Look below for the line that contains "gastos energéticos e", then copy it and each following line exactly, through and including the line that contains "la industria europea. Este periodo".

_Input data_
--------

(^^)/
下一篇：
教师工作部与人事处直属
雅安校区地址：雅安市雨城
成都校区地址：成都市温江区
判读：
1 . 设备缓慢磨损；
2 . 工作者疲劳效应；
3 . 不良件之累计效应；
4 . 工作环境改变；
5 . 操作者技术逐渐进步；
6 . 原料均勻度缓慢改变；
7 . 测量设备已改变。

--------

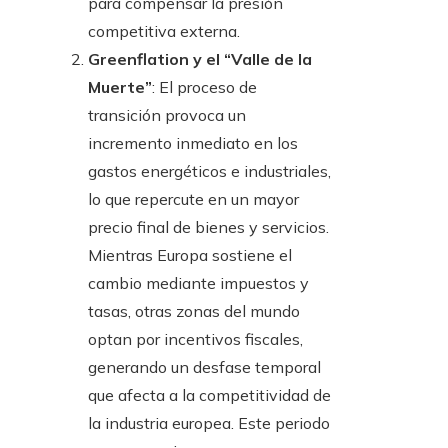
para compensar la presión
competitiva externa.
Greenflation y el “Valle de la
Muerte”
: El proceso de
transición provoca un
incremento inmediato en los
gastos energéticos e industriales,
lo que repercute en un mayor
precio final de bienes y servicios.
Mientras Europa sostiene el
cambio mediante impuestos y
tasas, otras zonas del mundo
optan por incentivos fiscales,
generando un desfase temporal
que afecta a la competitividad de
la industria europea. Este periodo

--------

_Your solution_
gastos energéticos e industriales,
lo que repercute en un mayor
precio final de bienes y servicios.
Mientras Europa sostiene el
cambio mediante impuestos y
tasas, otras zonas del mundo
optan por incentivos fiscales,
generando un desfase temporal
que afecta a la competitividad de
la industria europea. Este periodo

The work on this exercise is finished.